In fact, it is easy to see (and follows from Corollary~\ref{cor:cOUisBraids})
that the only 1-component OU tangle is the trivial, making the failure
of Forollary~\ref{for:classification} quite spectacular.
\endpar{\ref{disc:froofs1}}

\begin{figure}
\def\rO{{\red O}}\def\rU{{\red U}}\def\b{{\color{black}$\bullet$}}
\resizebox{\linewidth}{!}{\input{figs/swirls.pdf_t}}
\caption{
  An attempt to fix a non-OU tangle diagram. In each step we use a
  single glide move to fix the first UO sequence encountered on strand
  1 (we mark it with a $\bullet$), but things get progressively more
  complicated. The O/U sequences below the diagrams are listed from the
  perspective of strand 1.
} \label{fig:swirls}
\end{figure}

\Needspace{17mm} % 16mm is not enough.
\parpic[r]{\input{figs/OmittedCase.pdf_t}}
\begin{discussion} Similarly, the froof of Theorem~\ref{thm:unique} is
faulty because one case of adjacent UO intervals (shown on the right)
is omitted.
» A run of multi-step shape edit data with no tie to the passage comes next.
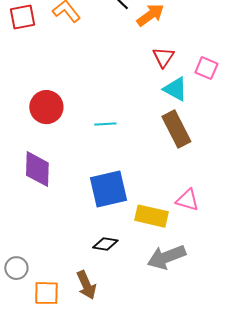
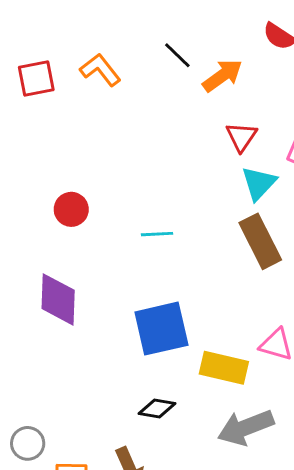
cyan triangle: (175, 89) -> (259, 183), turned 44
red circle: (46, 107) -> (71, 209), size x0.7

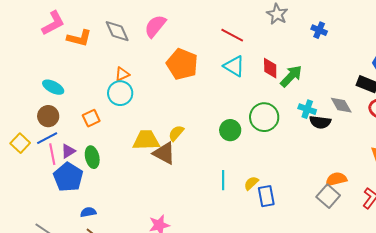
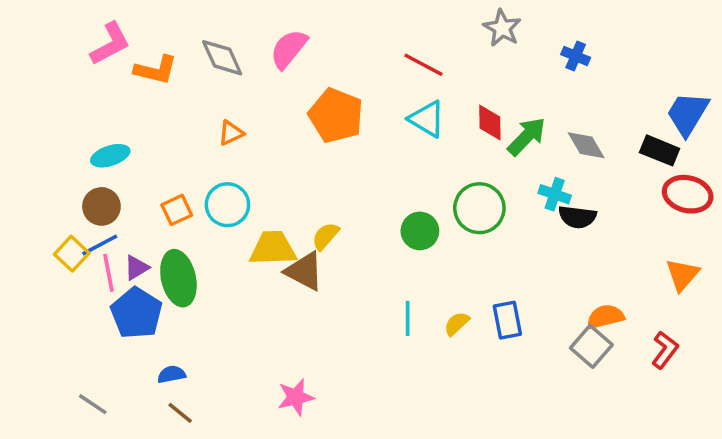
cyan ellipse: (53, 87) -> (110, 156), turned -45
cyan circle: (120, 93) -> (227, 205), moved
gray diamond: (341, 105) -> (586, 145), moved
yellow square: (20, 143) -> (72, 254), moved
green ellipse: (92, 157) -> (178, 278), size x1.4
blue rectangle: (266, 196) -> (507, 320), moved

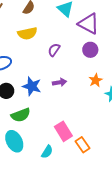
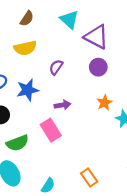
blue star: (32, 86) -> (28, 90), moved, turned -30
pink rectangle: (63, 131) -> (51, 130), moved

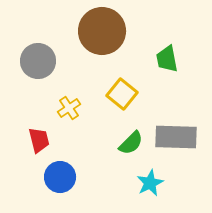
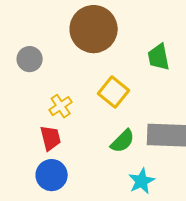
gray circle: (38, 61) -> (30, 59), size x0.7
red trapezoid: (39, 140) -> (51, 138), moved

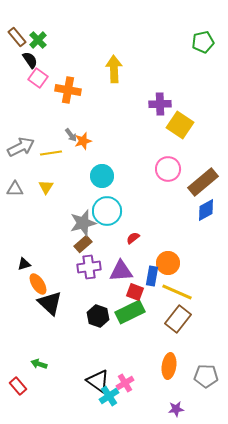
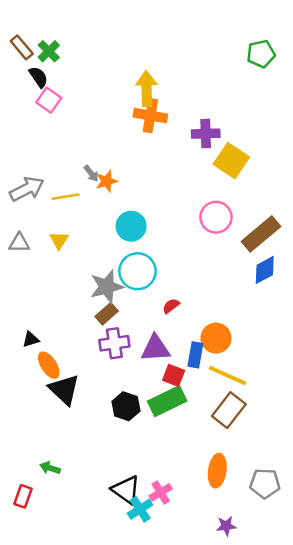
orange cross: (68, 90) -> (150, 116), moved
red rectangle: (18, 386) -> (23, 496), turned 60

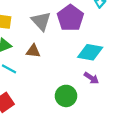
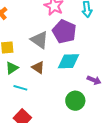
brown triangle: (33, 51) -> (38, 68), turned 40
cyan diamond: (90, 52) -> (68, 61), moved

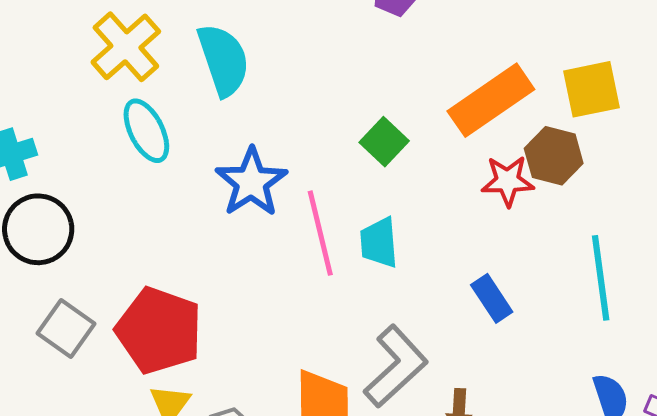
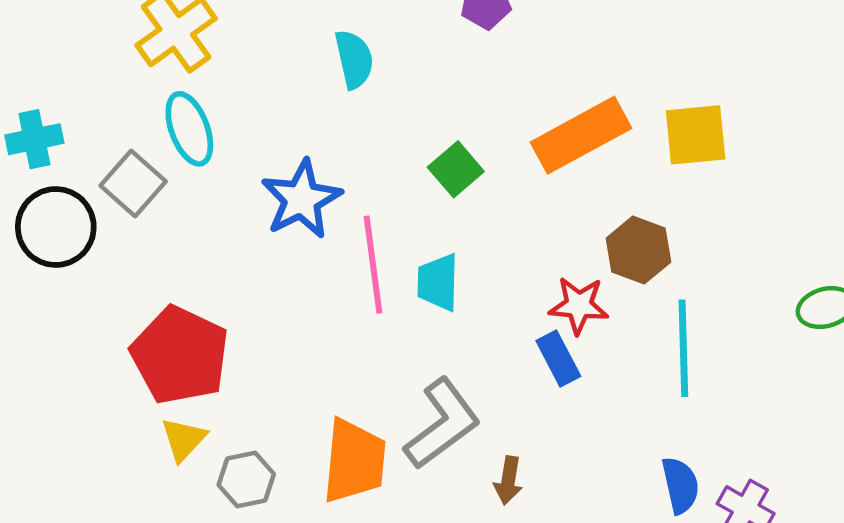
cyan semicircle: (223, 60) -> (354, 59), moved, size x0.7
brown hexagon: (554, 156) -> (638, 250), moved
red star: (508, 181) -> (579, 305), moved
gray square: (66, 329) -> (133, 183), moved

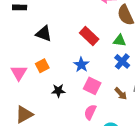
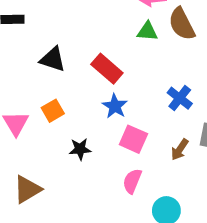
red rectangle: (89, 36) -> (107, 69), moved
green triangle: (120, 41) -> (147, 31), moved
brown arrow: (121, 94) -> (180, 149), turned 80

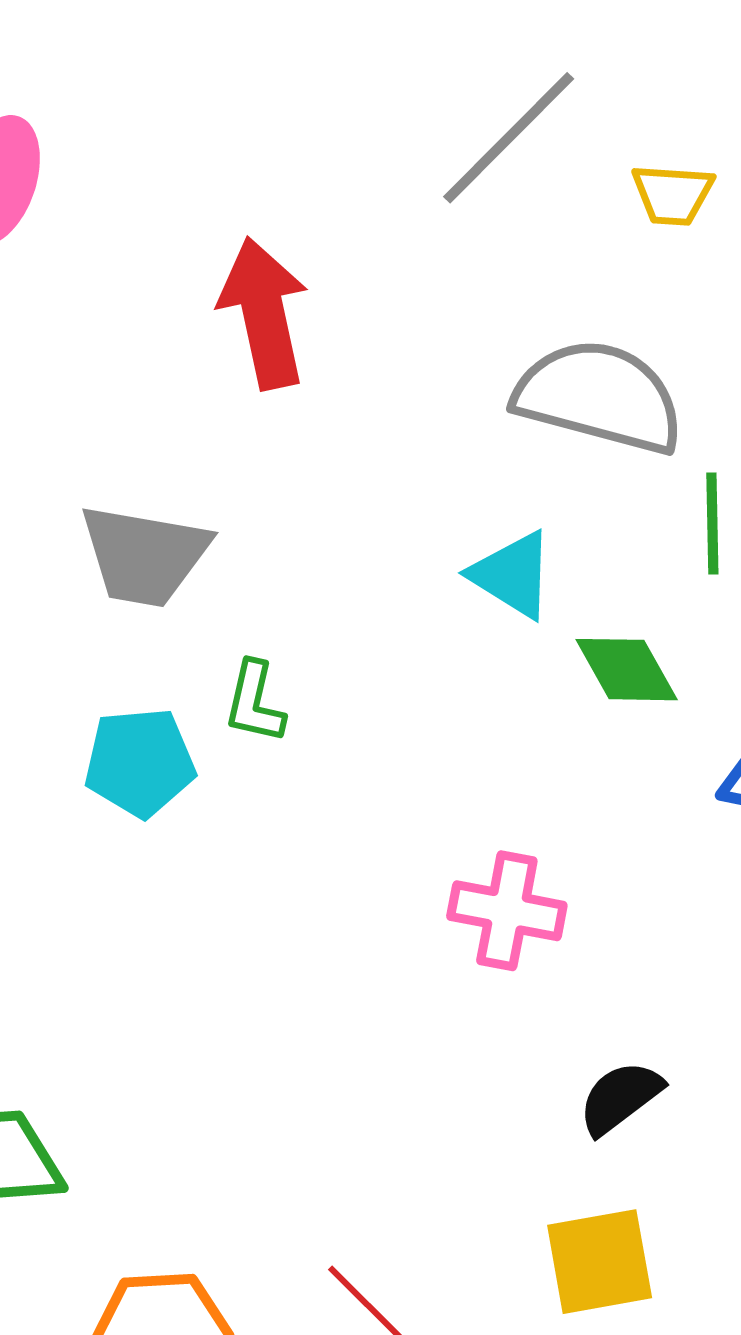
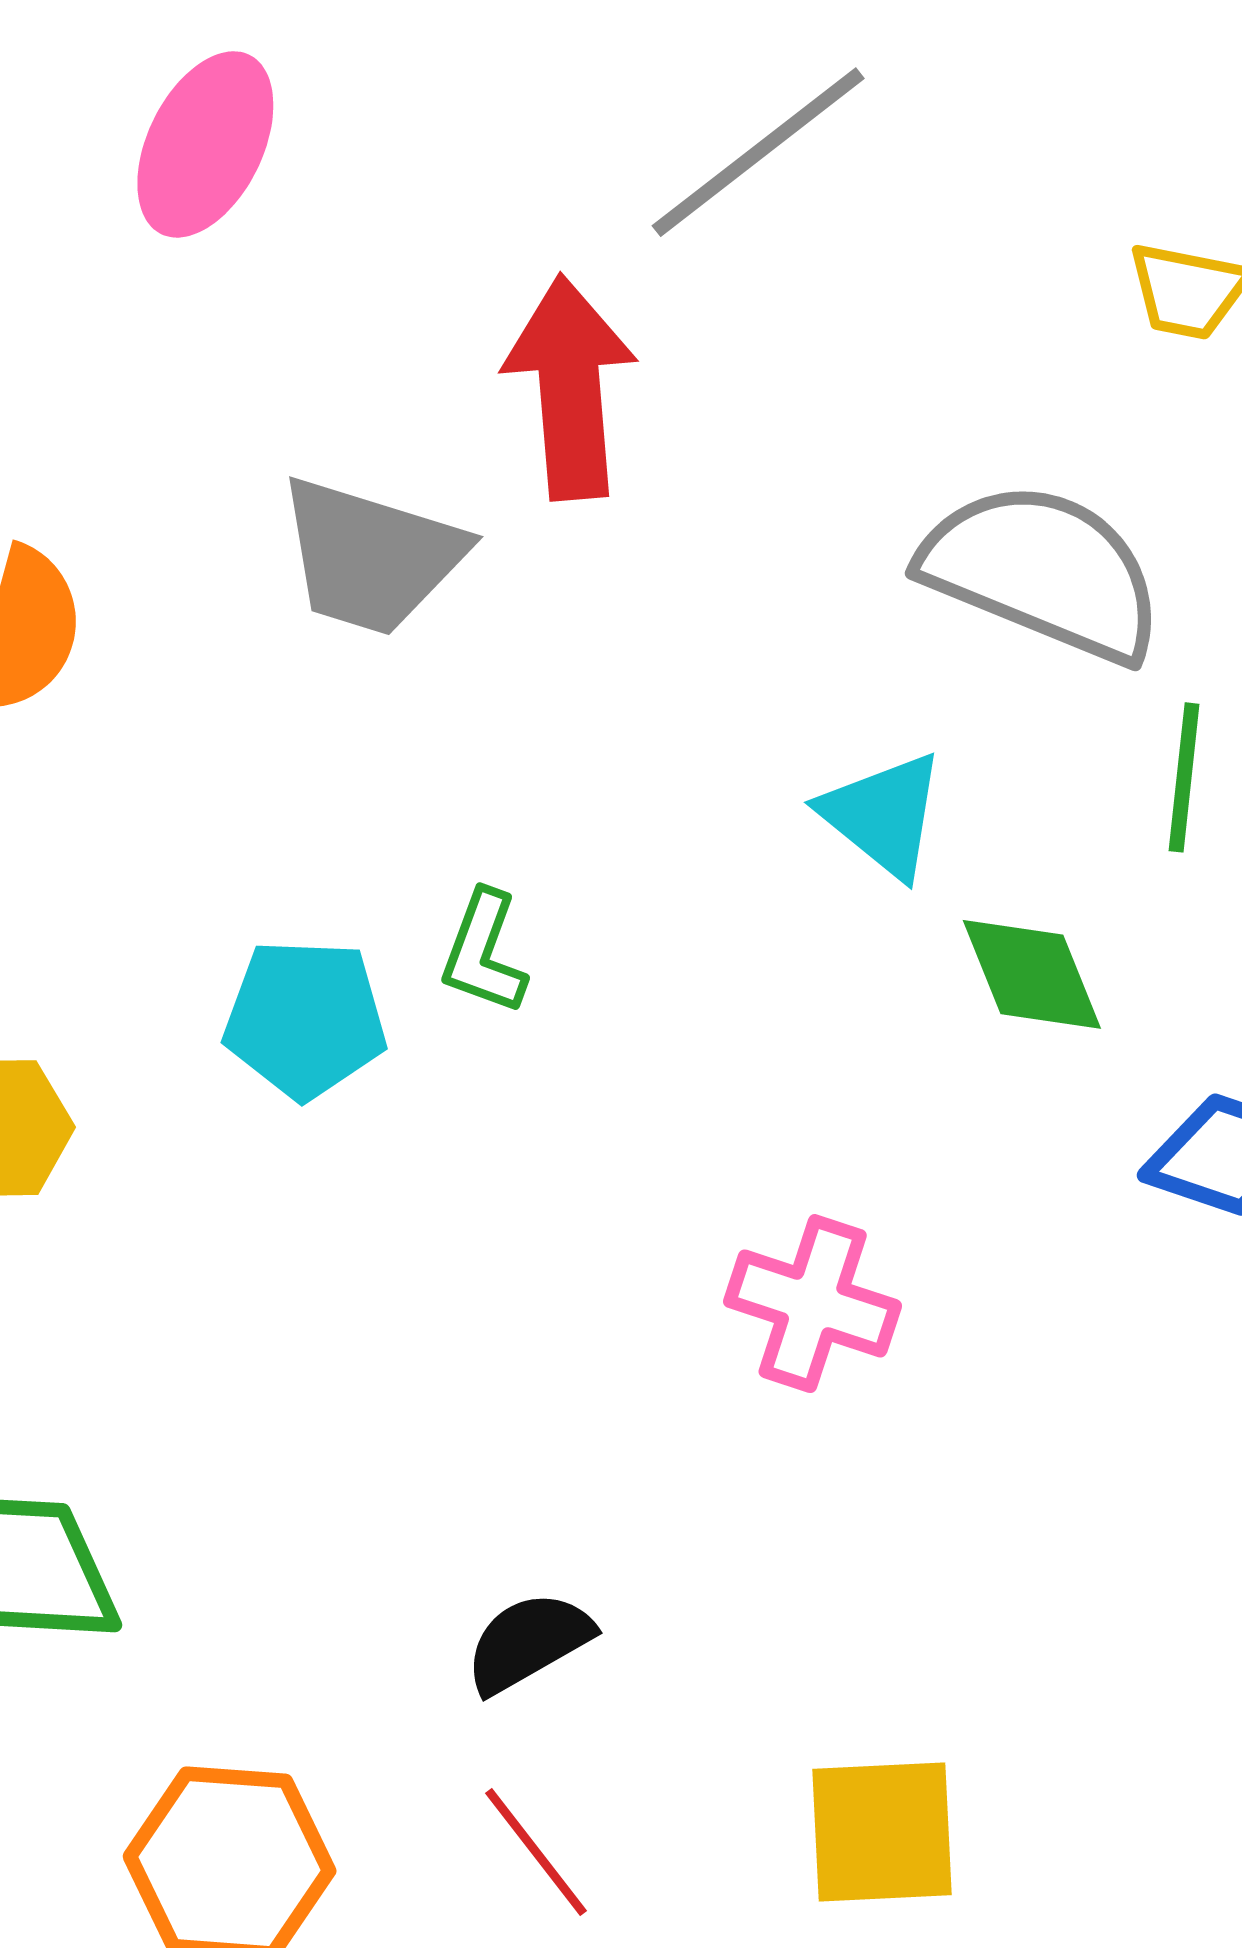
gray line: (509, 138) -> (758, 152), moved
gray trapezoid: (144, 555) -> (371, 556), moved
black semicircle: (620, 1098) -> (528, 1642), moved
Yet in fact, Theorem~\ref{thm:unique} holds true as stated,
for if the piece on the right occurs within a tangle diagram, it cannot be
fixed to be OU using glide moves. This along with Theorem~\ref{thm:unique}
itself follow from Theorem~\ref{thm:acyclic}, proven in the next section.
\end{discussion}

\begin{discussion} The Separation of Tangles Forollary
(\ref{for:UniqueReduced}) is of course false as stated, but only
because it relies on the Gliding Fheorem (\ref{fhm:every}), and in
fact there is some truth in its froof. See Corollaries~\ref{cor:braids}
and~\ref{cor:vbraids}.
\end{discussion}

\begin{discussion} \label{disc:Options}
While the fheorems of this section are false, there is a bit of truth
in each of their froofs and it would be a shame to lose that bit for
the bit of falsehood in them. Can we still save something from this situation?

There are many options to consider. Perhaps things become true if
we restrict to some subsets of the set of all tangles? (Braids,
Section~\ref{ssec:classical}). Perhaps if we extend to some
superset? Perhaps if we consider some subset of a superset? (Virtual
braids, Section~\ref{ssec:virtual}). Perhaps we ought to look at some
form of a finite-type completion? Perhaps we should look at tangles
in manifolds? At quotients of the space of tangles? At images? At some
combinations of these options?

The overall theme of this paper is that it is worthwhile to explore
these options. In fact, 
many of these options have already been explored, each in a different
context and without the realization that these different contexts share
a common theme. See Section~\ref{sec:more}. \endpar{\ref{disc:Options}}
\end{discussion}